BANGKOK, Sep 22 (Reuters) - Thailand has pushed back plans to reopen Bangkok and some other major cities to foreign arrivals until November, due to COVID-19 vaccination rates falling short of targets, a senior official said on Wednesday (Sep 22).

Earlier this month, officials said that they planned to welcome vaccinated tourists without quarantine to major cities like Bangkok, Hua Hin, Pattaya and Chiang Mai in October to revive the country’s crucial tourism sector.

"Cities we've targeted have not reached 70 per cent vaccination rates and so we have to push out the date to November," Tourism Authority of Thailand (TAT) governor Yuthasak Supasorn told Reuters.

Despite being a production hub for the AstraZeneca vaccine, Thailand's vaccine roll-out has struggled to keep pace, though Prime Minister Prayut Chan-o-cha pledged on Wednesday to speed up inoculations.

So far, 44 per cent of residents in Bangkok have received two doses, government data shows.

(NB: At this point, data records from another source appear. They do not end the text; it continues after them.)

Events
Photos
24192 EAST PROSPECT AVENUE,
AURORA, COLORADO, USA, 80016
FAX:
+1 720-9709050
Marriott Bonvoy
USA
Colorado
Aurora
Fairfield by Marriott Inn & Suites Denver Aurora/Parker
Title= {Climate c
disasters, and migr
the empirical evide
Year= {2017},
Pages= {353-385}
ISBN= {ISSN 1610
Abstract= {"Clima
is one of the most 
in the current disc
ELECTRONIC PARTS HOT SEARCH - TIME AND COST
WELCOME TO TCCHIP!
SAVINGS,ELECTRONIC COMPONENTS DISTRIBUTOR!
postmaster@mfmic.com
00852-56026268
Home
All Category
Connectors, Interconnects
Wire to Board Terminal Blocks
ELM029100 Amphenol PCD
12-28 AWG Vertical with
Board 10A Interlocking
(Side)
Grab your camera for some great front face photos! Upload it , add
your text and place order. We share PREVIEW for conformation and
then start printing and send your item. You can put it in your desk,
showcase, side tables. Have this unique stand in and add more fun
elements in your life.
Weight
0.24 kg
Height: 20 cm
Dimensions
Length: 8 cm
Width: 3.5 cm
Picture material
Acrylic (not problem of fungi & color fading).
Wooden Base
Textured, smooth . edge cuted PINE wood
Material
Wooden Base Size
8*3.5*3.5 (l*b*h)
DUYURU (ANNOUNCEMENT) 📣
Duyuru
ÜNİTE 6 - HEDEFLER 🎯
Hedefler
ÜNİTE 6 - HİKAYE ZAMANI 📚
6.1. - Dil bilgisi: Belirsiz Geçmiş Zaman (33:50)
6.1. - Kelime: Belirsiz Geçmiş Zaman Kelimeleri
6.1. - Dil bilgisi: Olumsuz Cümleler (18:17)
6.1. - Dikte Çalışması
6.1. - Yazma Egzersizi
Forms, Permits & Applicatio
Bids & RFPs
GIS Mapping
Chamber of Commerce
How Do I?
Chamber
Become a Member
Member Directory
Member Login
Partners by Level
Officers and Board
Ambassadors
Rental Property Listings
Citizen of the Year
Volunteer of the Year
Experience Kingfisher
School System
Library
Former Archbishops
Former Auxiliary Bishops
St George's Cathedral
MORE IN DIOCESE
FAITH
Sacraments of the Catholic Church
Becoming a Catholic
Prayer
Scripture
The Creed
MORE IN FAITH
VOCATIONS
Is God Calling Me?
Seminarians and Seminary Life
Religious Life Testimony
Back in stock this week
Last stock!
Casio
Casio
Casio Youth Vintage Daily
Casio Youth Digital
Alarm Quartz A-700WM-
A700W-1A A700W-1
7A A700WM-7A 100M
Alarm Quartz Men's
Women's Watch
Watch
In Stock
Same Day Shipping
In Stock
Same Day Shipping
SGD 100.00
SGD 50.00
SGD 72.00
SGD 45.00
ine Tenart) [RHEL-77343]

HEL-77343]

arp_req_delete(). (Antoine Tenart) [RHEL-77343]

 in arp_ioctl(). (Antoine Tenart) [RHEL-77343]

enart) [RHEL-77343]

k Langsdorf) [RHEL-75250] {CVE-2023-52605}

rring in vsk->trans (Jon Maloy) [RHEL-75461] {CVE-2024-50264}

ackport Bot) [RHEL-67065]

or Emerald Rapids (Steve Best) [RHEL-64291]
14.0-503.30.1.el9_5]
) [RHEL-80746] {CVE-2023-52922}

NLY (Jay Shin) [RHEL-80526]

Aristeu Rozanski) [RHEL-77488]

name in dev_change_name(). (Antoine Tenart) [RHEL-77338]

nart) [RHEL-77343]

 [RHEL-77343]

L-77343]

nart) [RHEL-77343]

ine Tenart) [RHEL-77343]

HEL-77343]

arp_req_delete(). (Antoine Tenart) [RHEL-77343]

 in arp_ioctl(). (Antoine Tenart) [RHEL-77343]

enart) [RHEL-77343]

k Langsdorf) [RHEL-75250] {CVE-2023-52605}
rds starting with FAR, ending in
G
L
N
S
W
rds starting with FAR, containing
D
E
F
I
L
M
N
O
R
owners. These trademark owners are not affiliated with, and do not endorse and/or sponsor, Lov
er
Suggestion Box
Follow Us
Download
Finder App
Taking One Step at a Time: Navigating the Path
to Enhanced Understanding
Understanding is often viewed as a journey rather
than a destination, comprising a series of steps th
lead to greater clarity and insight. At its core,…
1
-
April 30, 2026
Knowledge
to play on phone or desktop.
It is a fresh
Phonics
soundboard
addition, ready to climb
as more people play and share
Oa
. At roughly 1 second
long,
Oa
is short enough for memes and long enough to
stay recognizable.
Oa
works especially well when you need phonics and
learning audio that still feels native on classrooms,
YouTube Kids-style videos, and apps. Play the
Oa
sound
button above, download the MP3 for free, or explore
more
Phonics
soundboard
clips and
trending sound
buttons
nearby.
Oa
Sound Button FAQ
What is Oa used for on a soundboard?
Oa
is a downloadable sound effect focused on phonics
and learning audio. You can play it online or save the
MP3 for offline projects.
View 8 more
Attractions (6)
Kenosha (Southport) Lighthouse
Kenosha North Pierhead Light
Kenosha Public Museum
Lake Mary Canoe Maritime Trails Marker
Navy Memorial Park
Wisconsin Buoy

Overall, Thailand has vaccinated 22 per cent of the estimated 72 million people living in the country.

Up to now, the tourism scheme has only been launched on the islands of Koh Samui and Phuket.

Thailand welcomed 40 million arrivals in 2019 - who accounted for more than a fifth of the country's gross domestic product - but is targeting 1 million visitors this year.

At least 98 per cent of Thailand's more than 1.5 million COVID-19 infections and 15,753 deaths have been recorded since April this year due to an outbreak driven by the Delta variant.